- To do -
Give back exactly the lines from the one holding "Der nächste Schritt oder wann" to the last line of the entries, both included, and nothing more.

- Available records -
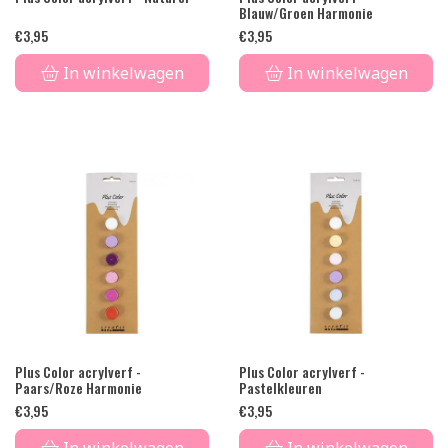
Blauw/Groen Harmonie
€
3,95
€
3,95
In winkelwagen
In winkelwagen
Plus Color acrylverf -
Plus Color acrylverf -
Paars/Roze Harmonie
Pastelkleuren
€
3,95
€
3,95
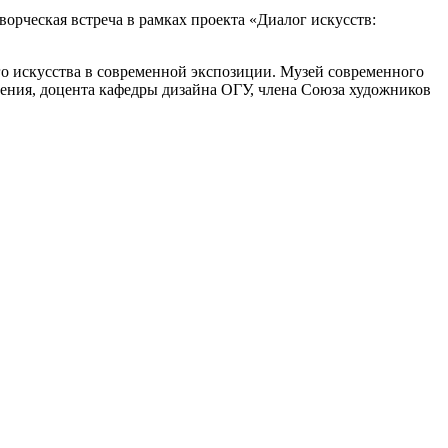
ворческая встреча в рамках проекта «Диалог искусств:
о искусства в современной экспозиции. Музей современного
ения, доцента кафедры дизайна ОГУ, члена Союза художников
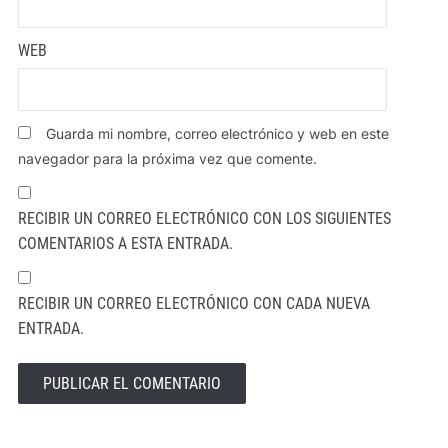
WEB
Guarda mi nombre, correo electrónico y web en este
navegador para la próxima vez que comente.
RECIBIR UN CORREO ELECTRÓNICO CON LOS SIGUIENTES
COMENTARIOS A ESTA ENTRADA.
RECIBIR UN CORREO ELECTRÓNICO CON CADA NUEVA
ENTRADA.
ALTERNATIVE:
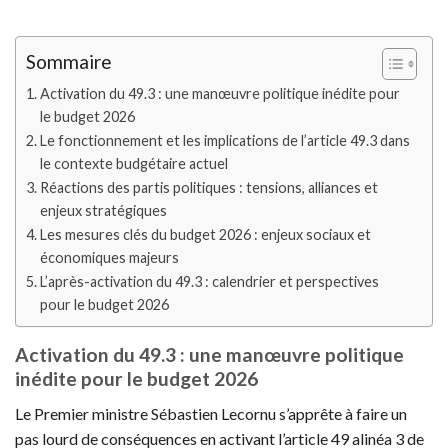
Sommaire
Activation du 49.3 : une manœuvre politique inédite pour
le budget 2026
Le fonctionnement et les implications de l’article 49.3 dans
le contexte budgétaire actuel
Réactions des partis politiques : tensions, alliances et
enjeux stratégiques
Les mesures clés du budget 2026 : enjeux sociaux et
économiques majeurs
L’après-activation du 49.3 : calendrier et perspectives
pour le budget 2026
Activation du 49.3 : une manœuvre politique
inédite pour le budget 2026
Le Premier ministre Sébastien Lecornu s’apprête à faire un
pas lourd de conséquences en activant l’article 49 alinéa 3 de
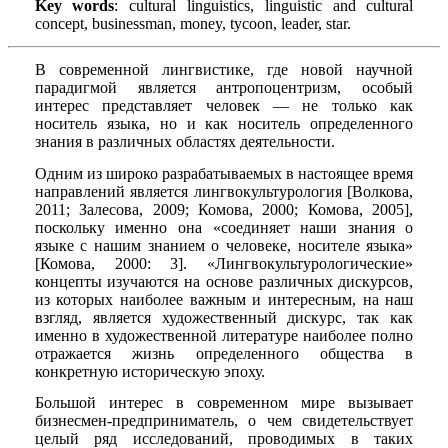
Key words
: cultural linguistics, linguistic and cultural
concept, businessman, money, tycoon, leader, star.
В современной лингвистике, где новой научной
парадигмой является антропоцентризм, особый
интерес представляет человек — не только как
носитель языка, но и как носитель определенного
знания в различных областях деятельности.
Одним из широко разрабатываемых в настоящее время
направлений является лингвокультурология [Волкова,
2011; Залесова, 2009; Комова, 2000; Комова, 2005],
поскольку именно она «соединяет наши знания о
языке с нашим знанием о человеке, носителе языка»
[Комова, 2000: 3]. «Лингвокультурологические»
концепты изучаются на основе различных дискурсов,
из которых наиболее важным и интересным, на наш
взгляд, является художественный дискурс, так как
именно в художественной литературе наиболее полно
отражается жизнь определенного общества в
конкретную историческую эпоху.
Большой интерес в современном мире вызывает
бизнесмен-предприниматель, о чем свидетельствует
целый ряд исследований, проводимых в таких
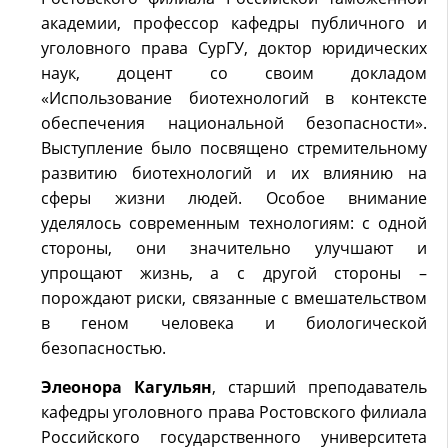
академии, профессор кафедры публичного и
уголовного права СурГУ, доктор юридических
наук, доцент со своим докладом
«Использование биотехнологий в контексте
обеспечения национальной безопасности».
Выступление было посвящено стремительному
развитию биотехнологий и их влиянию на
сферы жизни людей. Особое внимание
уделялось современным технологиям: с одной
стороны, они значительно улучшают и
упрощают жизнь, а с другой стороны –
порождают риски, связанные с вмешательством
в геном человека и биологической
безопасностью.
Элеонора Кагульян
, старший преподаватель
кафедры уголовного права Ростовского филиала
Российского государственного университета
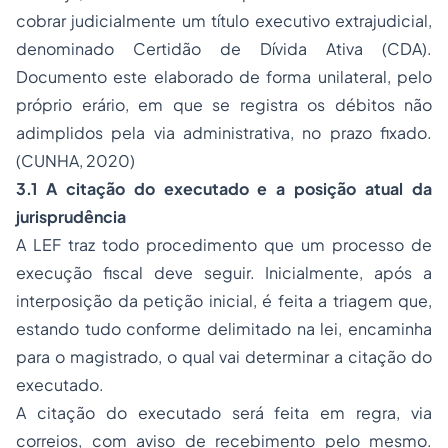
cobrar judicialmente um título executivo extrajudicial,
denominado Certidão de Dívida Ativa (CDA).
Documento este elaborado de forma unilateral, pelo
próprio erário, em que se registra os débitos não
adimplidos pela via administrativa, no prazo fixado.
(CUNHA, 2020)
3.1 A citação do executado e a posição atual da
jurisprudência
A LEF traz todo procedimento que um processo de
execução fiscal deve seguir. Inicialmente, após a
interposição da petição inicial, é feita a triagem que,
estando tudo conforme delimitado na lei, encaminha
para o magistrado, o qual vai determinar a citação do
executado.
A citação do executado será feita em regra, via
correios, com aviso de recebimento pelo mesmo.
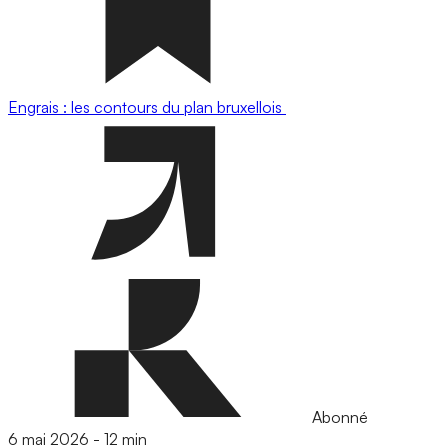
Engrais : les contours du plan bruxellois
Abonné
6 mai 2026
-
12 min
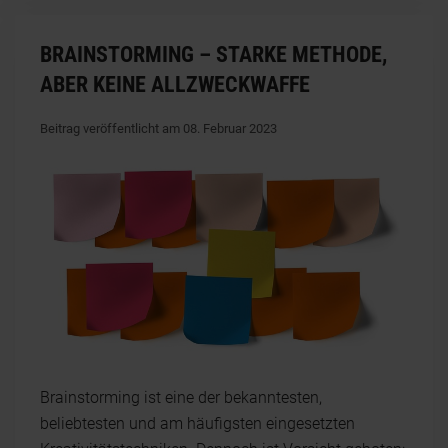
BRAINSTORMING – STARKE METHODE,
ABER KEINE ALLZWECKWAFFE
Beitrag veröffentlicht am 08. Februar 2023
Brainstorming ist eine der bekanntesten,
beliebtesten und am häufigsten eingesetzten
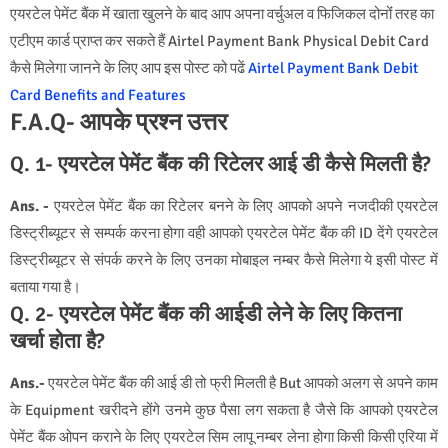
एयरटेल पेमेंट बैंक में खाता खुलने के बाद आप अपना वर्चुअल व फिजिकल दोनोंं तरह का
एटीएम कार्ड प्राप्‍त कर सकते हैं Airtel Payment Bank Physical Debit Card
कैसे मिलेगा जानने के लिए आप इस पोस्‍ट को पढें
Airtel Payment Bank Debit
Card Benefits and Features
F.A.Q- आपके प्रश्न उत्तर
Q. 1- एयरटेल पेमेंट बैंक की रिटेलर आई डी कैसे मिलती है?
Ans. -
एयरटेल पेमेंट बैंक का रिटेलर बनने के लिए आपको अपने नजदीकी एयरटेल
डिस्ट्रीब्यूटर से सम्पर्क करना होगा वही आपको एयरटेल पेमेंट बैंक की ID देंगे एयरटेल
डिस्ट्रीब्यूटर से संपर्क करने के लिए उनका मोबाइल नम्बर कैसे मिलेगा ये इसी पोस्ट में
बताया गया है।
Q. 2- एयरटेल पेमेंट बैंक की आईडी लेने के लिए कितना
खर्चा होता है?
Ans.-
एयरटेल पेमेंट बैंक की आई डी तो फ्री मिलती है But आपको अलग से अपने काम
के Equipment खरीदने होंगे उनमे कुछ पैसा लग सकता है जैसे कि आपको एयरटेल
पेमेंट बैंक ओपन कराने के लिए एयरटेल सिम लापू नम्बर लेना होगा किसी किसी एरिया में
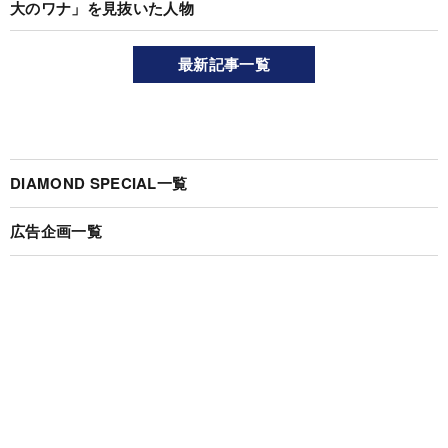
大のワナ」を見抜いた人物
最新記事一覧
DIAMOND SPECIAL一覧
広告企画一覧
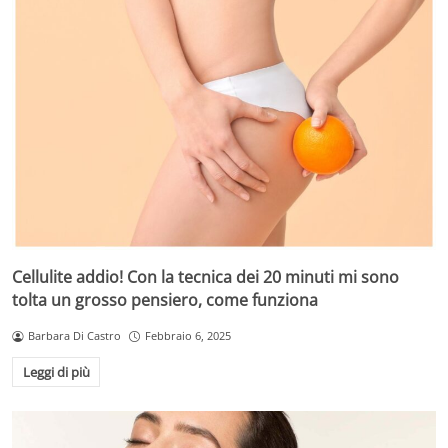
Cellulite addio! Con la tecnica dei 20 minuti mi sono
tolta un grosso pensiero, come funziona
Barbara Di Castro
Febbraio 6, 2025
Leggi di più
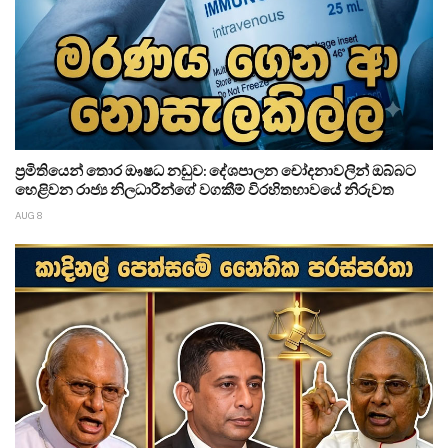
ප්‍රමිතියෙන් තොර ඖෂධ නඩුව: දේශපාලන චෝදනාවලින් ඔබ්බට
හෙළිවන රාජ්‍ය නිලධාරීන්ගේ වගකීම් විරහිතභාවයේ නිරුවත
AUG 8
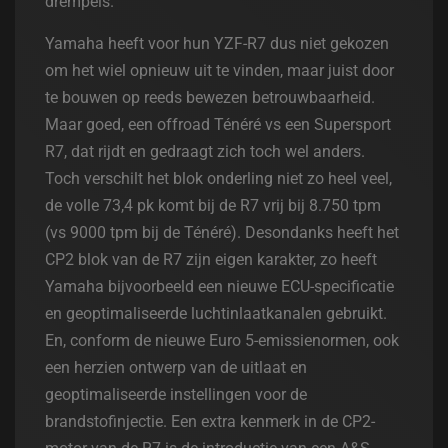
drempels.
Yamaha heeft voor hun YZF-R7 dus niet gekozen
om het wiel opnieuw uit te vinden, maar juist door
te bouwen op reeds bewezen betrouwbaarheid.
Maar goed, een offroad Ténéré vs een Supersport
R7, dat rijdt en gedraagt zich toch wel anders.
Toch verschilt het blok onderling niet zo heel veel,
de volle 73,4 pk komt bij de R7 vrij bij 8.750 tpm
(vs 9000 tpm bij de Ténéré). Desondanks heeft het
CP2 blok van de R7 zijn eigen karakter, zo heeft
Yamaha bijvoorbeeld een nieuwe ECU-specificatie
en geoptimaliseerde luchtinlaatkanalen gebruikt.
En, conform de nieuwe Euro 5-emissienormen, ook
een herzien ontwerp van de uitlaat en
geoptimaliseerde instellingen voor de
brandstofinjectie. Een extra kenmerk in de CP2-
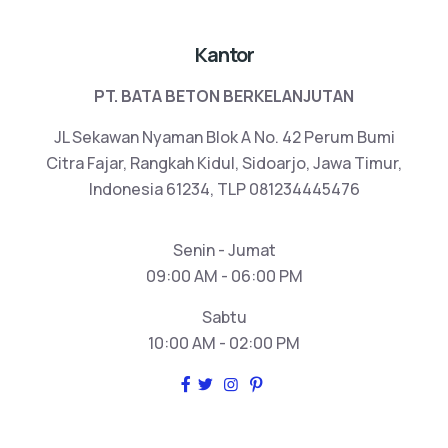
Kantor
PT. BATA BETON BERKELANJUTAN
JL Sekawan Nyaman Blok A No. 42 Perum Bumi
Citra Fajar, Rangkah Kidul, Sidoarjo, Jawa Timur,
Indonesia 61234, TLP 081234445476
Senin - Jumat
09:00 AM - 06:00 PM
Sabtu
10:00 AM - 02:00 PM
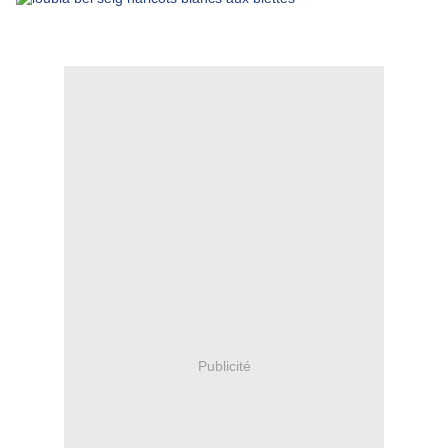
Publicité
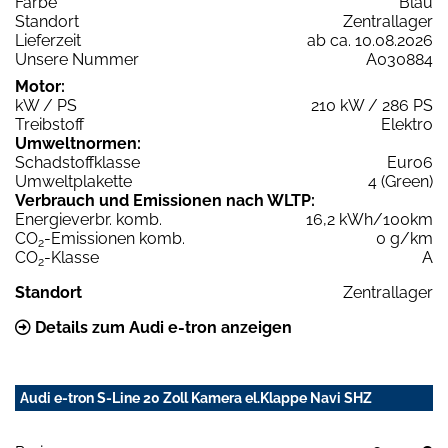
Farbe
Blau
Standort
Zentrallager
Lieferzeit
ab ca. 10.08.2026
Unsere Nummer
A030884
Motor:
kW / PS
210 kW / 286 PS
Treibstoff
Elektro
Umweltnormen:
Schadstoffklasse
Euro6
Umweltplakette
4 (Green)
Verbrauch und Emissionen nach WLTP:
Energieverbr. komb.
16,2 kWh/100km
CO
-Emissionen komb.
0 g/km
2
CO
-Klasse
A
2
Standort
Zentrallager
Details zum Audi e-tron anzeigen
Audi e-tron S-Line 20 Zoll Kamera el.Klappe Navi SHZ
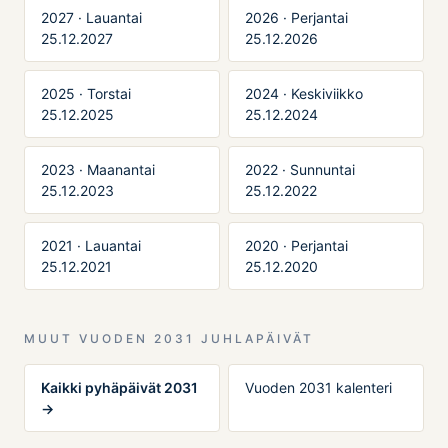
2027 · Lauantai
2026 · Perjantai
25.12.2027
25.12.2026
2025 · Torstai
2024 · Keskiviikko
25.12.2025
25.12.2024
2023 · Maanantai
2022 · Sunnuntai
25.12.2023
25.12.2022
2021 · Lauantai
2020 · Perjantai
25.12.2021
25.12.2020
MUUT VUODEN 2031 JUHLAPÄIVÄT
Kaikki pyhäpäivät 2031
Vuoden 2031 kalenteri
→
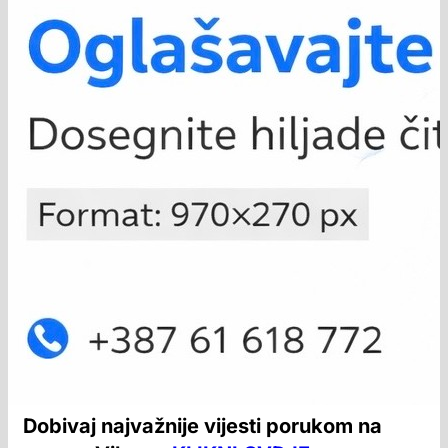
Dobivaj najvažnije vijesti porukom na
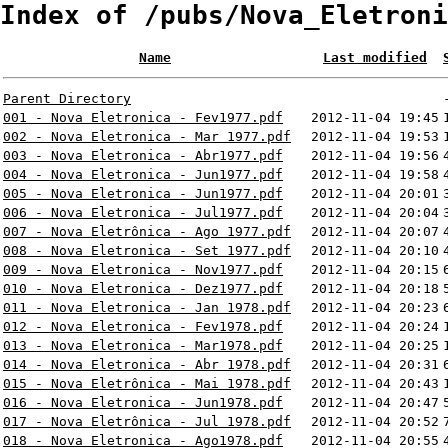
Index of /pubs/Nova_Eletroni
Name
Last modified
Parent Directory
001 - Nova Eletronica - Fev1977.pdf
2012-11-04 19:45
002 - Nova Eletronica - Mar 1977.pdf
2012-11-04 19:53
003 - Nova Eletronica - Abr1977.pdf
2012-11-04 19:56
004 - Nova Eletronica - Jun1977.pdf
2012-11-04 19:58
005 - Nova Eletronica - Jun1977.pdf
2012-11-04 20:01
006 - Nova Eletronica - Jul1977.pdf
2012-11-04 20:04
007 - Nova Eletrônica - Ago 1977.pdf
2012-11-04 20:07
008 - Nova Eletronica - Set 1977.pdf
2012-11-04 20:10
009 - Nova Eletronica - Nov1977.pdf
2012-11-04 20:15
010 - Nova Eletronica - Dez1977.pdf
2012-11-04 20:18
011 - Nova Eletronica - Jan 1978.pdf
2012-11-04 20:23
012 - Nova Eletronica - Fev1978.pdf
2012-11-04 20:24
013 - Nova Eletronica - Mar1978.pdf
2012-11-04 20:25
014 - Nova Eletronica - Abr 1978.pdf
2012-11-04 20:31
015 - Nova Eletrônica - Mai 1978.pdf
2012-11-04 20:43
016 - Nova Eletronica - Jun1978.pdf
2012-11-04 20:47
017 - Nova Eletrônica - Jul 1978.pdf
2012-11-04 20:52
018 - Nova Eletronica - Ago1978.pdf
2012-11-04 20:55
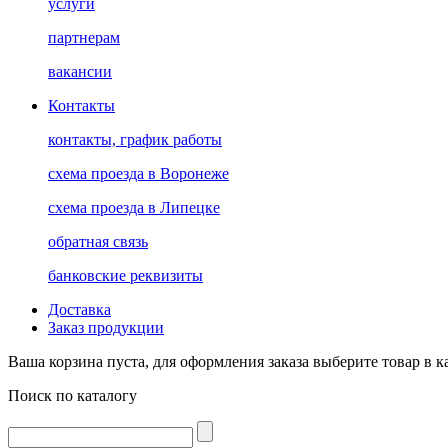
услуги
партнерам
вакансии
Контакты
контакты, график работы
схема проезда в Воронеже
схема проезда в Липецке
обратная связь
банковские реквизиты
Доставка
Заказ продукции
Ваша корзина пуста, для оформления заказа выберите товар в к
Поиск по каталогу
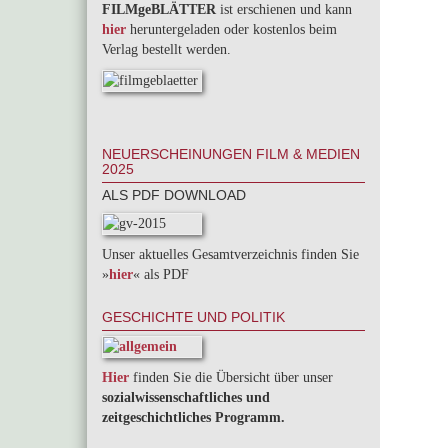
FILMgeBLÄTTER
ist erschienen und kann
hier
heruntergeladen oder kostenlos beim
Verlag bestellt werden.
NEUERSCHEINUNGEN FILM & MEDIEN
2025
ALS PDF DOWNLOAD
Unser aktuelles Gesamtverzeichnis finden Sie
»
hier
« als PDF
GESCHICHTE UND POLITIK
Hier
finden Sie die Übersicht über unser
sozialwissenschaftliches und
zeitgeschichtliches Programm.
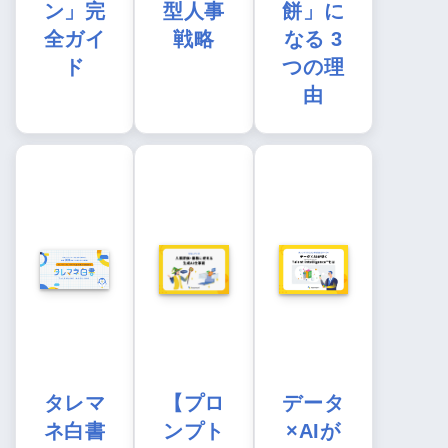
ン」完
型人事
餅」に
全ガイ
戦略
なる 3
ド
つの理
由
タレマ
【プロ
データ
ネ白書
ンプト
×AIが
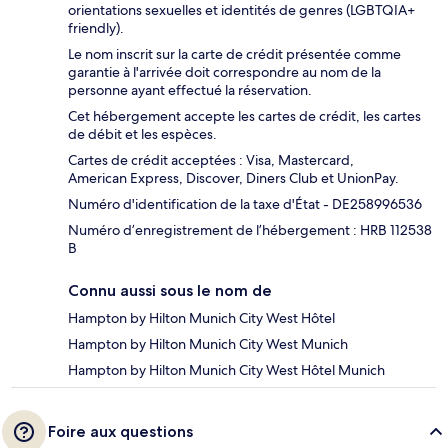
orientations sexuelles et identités de genres (LGBTQIA+
friendly).
Le nom inscrit sur la carte de crédit présentée comme
garantie à l'arrivée doit correspondre au nom de la
personne ayant effectué la réservation.
Cet hébergement accepte les cartes de crédit, les cartes
de débit et les espèces.
Cartes de crédit acceptées : Visa, Mastercard,
American Express, Discover, Diners Club et UnionPay.
Numéro d'identification de la taxe d'État - DE258996536
Numéro d’enregistrement de l’hébergement : HRB 112538
B
Connu aussi sous le nom de
Hampton by Hilton Munich City West Hôtel
Hampton by Hilton Munich City West Munich
Hampton by Hilton Munich City West Hôtel Munich
Foire aux questions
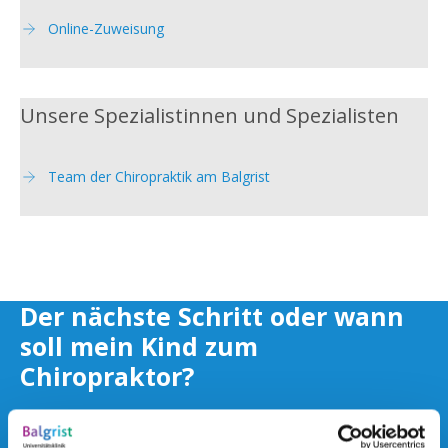
Online-Zuweisung
Unsere Spezialistinnen und Spezialisten
Team der Chiropraktik am Balgrist
Der nächste Schritt oder wann
soll mein Kind zum
Chiropraktor?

- Finished exercise -
Der nächste Schritt oder wann
soll mein Kind zum
Chiropraktor?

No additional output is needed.